[Work instructions]
In the records below, find the line that contains "ien- ja Vartalonhoito" and the line that contains "WEATHER-SHIELD™-tekniikan avulla, se". Set down exactly those lines and every line between them, and nothing more.

(Extracted data entries)
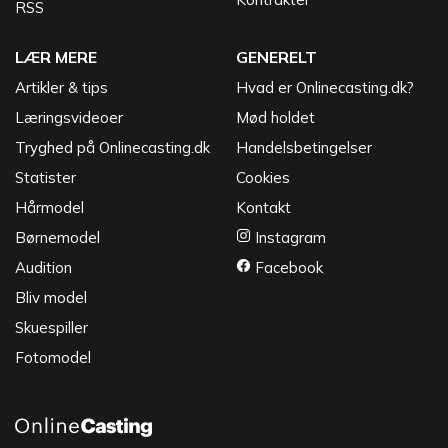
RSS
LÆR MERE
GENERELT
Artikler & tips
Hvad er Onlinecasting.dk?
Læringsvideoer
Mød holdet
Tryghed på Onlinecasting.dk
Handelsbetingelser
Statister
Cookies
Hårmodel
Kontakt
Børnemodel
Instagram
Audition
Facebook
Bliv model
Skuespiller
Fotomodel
* * *
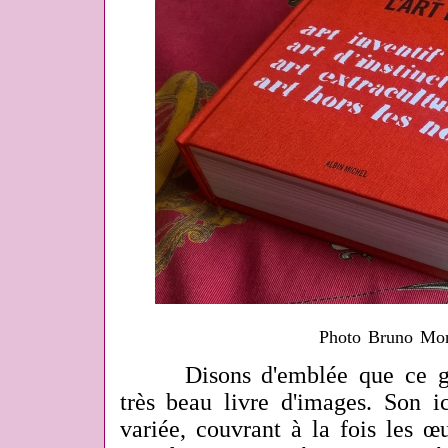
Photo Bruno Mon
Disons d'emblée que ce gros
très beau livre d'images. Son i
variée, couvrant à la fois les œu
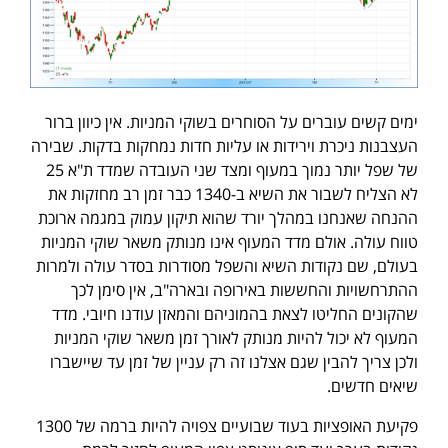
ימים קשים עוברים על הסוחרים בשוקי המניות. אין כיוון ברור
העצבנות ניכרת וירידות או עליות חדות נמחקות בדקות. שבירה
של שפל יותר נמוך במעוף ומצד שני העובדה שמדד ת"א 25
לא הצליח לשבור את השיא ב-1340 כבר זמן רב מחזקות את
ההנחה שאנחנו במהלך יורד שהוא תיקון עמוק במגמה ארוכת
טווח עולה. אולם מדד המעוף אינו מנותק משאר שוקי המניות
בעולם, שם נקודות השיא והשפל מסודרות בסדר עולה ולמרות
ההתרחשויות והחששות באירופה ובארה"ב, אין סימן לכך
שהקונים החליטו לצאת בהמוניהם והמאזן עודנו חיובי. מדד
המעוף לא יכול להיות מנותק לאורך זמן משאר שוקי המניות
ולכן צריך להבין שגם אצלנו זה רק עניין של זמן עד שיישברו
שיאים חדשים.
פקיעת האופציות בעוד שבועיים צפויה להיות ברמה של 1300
==
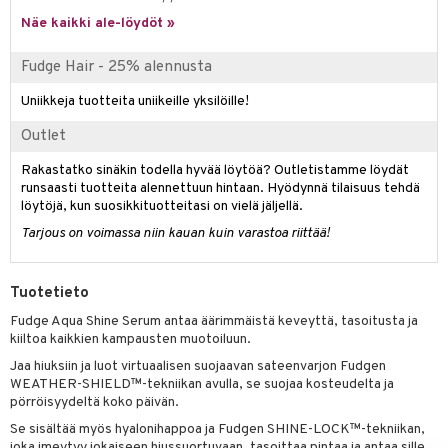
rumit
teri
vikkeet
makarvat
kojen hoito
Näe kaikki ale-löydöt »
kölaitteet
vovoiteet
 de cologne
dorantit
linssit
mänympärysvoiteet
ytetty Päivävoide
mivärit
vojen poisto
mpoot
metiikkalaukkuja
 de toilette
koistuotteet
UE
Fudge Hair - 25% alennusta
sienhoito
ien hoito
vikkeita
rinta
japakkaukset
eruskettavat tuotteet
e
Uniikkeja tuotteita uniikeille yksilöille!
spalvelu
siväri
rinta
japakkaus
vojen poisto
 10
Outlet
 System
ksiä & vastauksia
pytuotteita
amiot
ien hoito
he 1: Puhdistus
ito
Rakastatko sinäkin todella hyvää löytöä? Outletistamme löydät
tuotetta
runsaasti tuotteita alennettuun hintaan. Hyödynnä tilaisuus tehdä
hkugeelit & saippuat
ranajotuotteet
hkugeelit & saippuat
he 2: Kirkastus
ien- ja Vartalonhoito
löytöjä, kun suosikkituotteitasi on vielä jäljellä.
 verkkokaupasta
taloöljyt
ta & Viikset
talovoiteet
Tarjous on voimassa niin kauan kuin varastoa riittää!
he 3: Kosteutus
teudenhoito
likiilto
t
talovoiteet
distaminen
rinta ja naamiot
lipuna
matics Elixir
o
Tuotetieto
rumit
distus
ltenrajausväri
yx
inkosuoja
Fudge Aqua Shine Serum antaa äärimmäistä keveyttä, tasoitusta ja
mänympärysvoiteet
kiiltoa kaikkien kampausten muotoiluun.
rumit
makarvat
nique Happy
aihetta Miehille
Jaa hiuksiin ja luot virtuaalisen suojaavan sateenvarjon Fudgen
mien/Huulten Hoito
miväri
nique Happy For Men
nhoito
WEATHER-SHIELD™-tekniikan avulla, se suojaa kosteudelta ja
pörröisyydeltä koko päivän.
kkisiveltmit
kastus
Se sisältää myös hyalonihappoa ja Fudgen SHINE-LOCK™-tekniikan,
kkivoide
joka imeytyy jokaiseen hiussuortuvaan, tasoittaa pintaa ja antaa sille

[Answer to this task]
ien- ja Vartalonhoito
löytöjä, kun suosikkituotteitasi on vielä jäljellä.
 verkkokaupasta
taloöljyt
ta & Viikset
talovoiteet
Tarjous on voimassa niin kauan kuin varastoa riittää!
he 3: Kosteutus
teudenhoito
likiilto
t
talovoiteet
distaminen
rinta ja naamiot
lipuna
matics Elixir
o
Tuotetieto
rumit
distus
ltenrajausväri
yx
inkosuoja
Fudge Aqua Shine Serum antaa äärimmäistä keveyttä, tasoitusta ja
mänympärysvoiteet
kiiltoa kaikkien kampausten muotoiluun.
rumit
makarvat
nique Happy
aihetta Miehille
Jaa hiuksiin ja luot virtuaalisen suojaavan sateenvarjon Fudgen
mien/Huulten Hoito
miväri
nique Happy For Men
nhoito
WEATHER-SHIELD™-tekniikan avulla, se suojaa kosteudelta ja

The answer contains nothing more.